Some participants of the KKK were seen wearing white gowns with white hoods, while others dressed casually, but the two men that are subject to arrest were apparently wearing purple and green robes, which signify high-ranking members.
While no one was arrested for openly protesting as a hate group, the sheriff’s office now plans to arrest two suspects in the Klan’s rally for openly carrying firearms, according to a joint statement from the sheriff’s office and Hillsborough PD. Law enforcement arrived on the scene quickly.
However, citizens like Lindsay Ayling were disillusioned in their responses. Ayling told The Daily Tar Heel she spotted guns on some Klansmen as they returned to their vehicles, as if they were the ones in danger or to be harmed.
Ayling told The Daily Tar Heel: “I was disappointed in the fact that the police (their friends) were basically escorting the Klansmen back to their cars as they were intentionally trying to intimidate the community.” How did Ayling spot these firearms when the authorities who “escorted” those individuals back to their cars did not?
According to The Daily Tar Heel, Alicia Stemper, Director of Public Information for the OCSO, said law enforcement taking the next steps toward finding the weapon-holding demonstrators after reviewing photographic evidence.
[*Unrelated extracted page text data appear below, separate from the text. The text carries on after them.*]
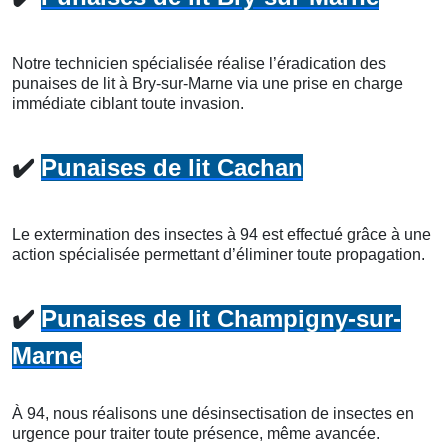
Notre technicien spécialisée réalise l’éradication des
punaises de lit à Bry-sur-Marne via une prise en charge
immédiate ciblant toute invasion.
✔️
Punaises de lit Cachan
Le extermination des insectes à 94 est effectué grâce à une
action spécialisée permettant d’éliminer toute propagation.
✔️
Punaises de lit Champigny-sur-
Marne
À 94, nous réalisons une désinsectisation de insectes en
urgence pour traiter toute présence, même avancée.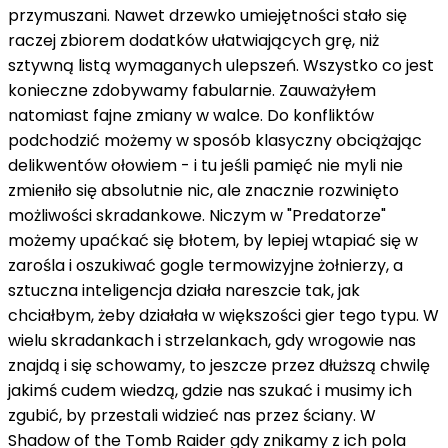
przymuszani. Nawet drzewko umiejętności stało się
raczej zbiorem dodatków ułatwiających grę, niż
sztywną listą wymaganych ulepszeń. Wszystko co jest
konieczne zdobywamy fabularnie. Zauważyłem
natomiast fajne zmiany w walce. Do konfliktów
podchodzić możemy w sposób klasyczny obciążając
delikwentów ołowiem - i tu jeśli pamięć nie myli nie
zmieniło się absolutnie nic, ale znacznie rozwinięto
możliwości skradankowe. Niczym w "Predatorze"
możemy upaćkać się błotem, by lepiej wtapiać się w
zarośla i oszukiwać gogle termowizyjne żołnierzy, a
sztuczna inteligencja działa nareszcie tak, jak
chciałbym, żeby działała w większości gier tego typu. W
wielu skradankach i strzelankach, gdy wrogowie nas
znajdą i się schowamy, to jeszcze przez dłuższą chwilę
jakimś cudem wiedzą, gdzie nas szukać i musimy ich
zgubić, by przestali widzieć nas przez ściany. W
Shadow of the Tomb Raider gdy znikamy z ich pola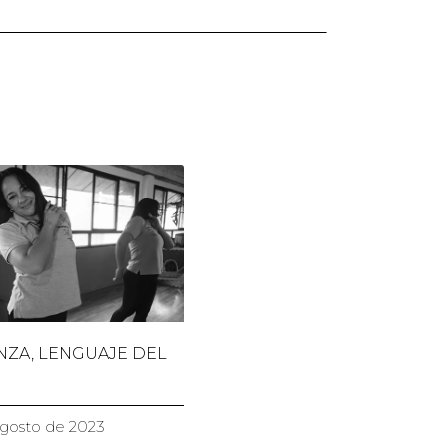
NZA, LENGUAJE DEL
agosto de 2023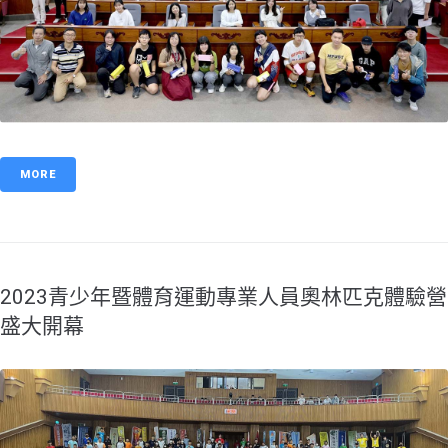
MORE
2023青少年暨體育運動專業人員奧林匹克體驗營
盛大開幕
“We were monitoring from a distance and did not see anybody with weapons,” Stemper told The Daily Tar Heel. “As they were getting in their cars, people started telling us they had weapons, but we hadn’t seen it, and at that point they were leaving, so it made sense at that point to pursue the investigation with a cool head.”
Locals who had set up across the street stayed there until the Klan left. They serenaded them away with a choral singing of “Hit the Road, Jack.”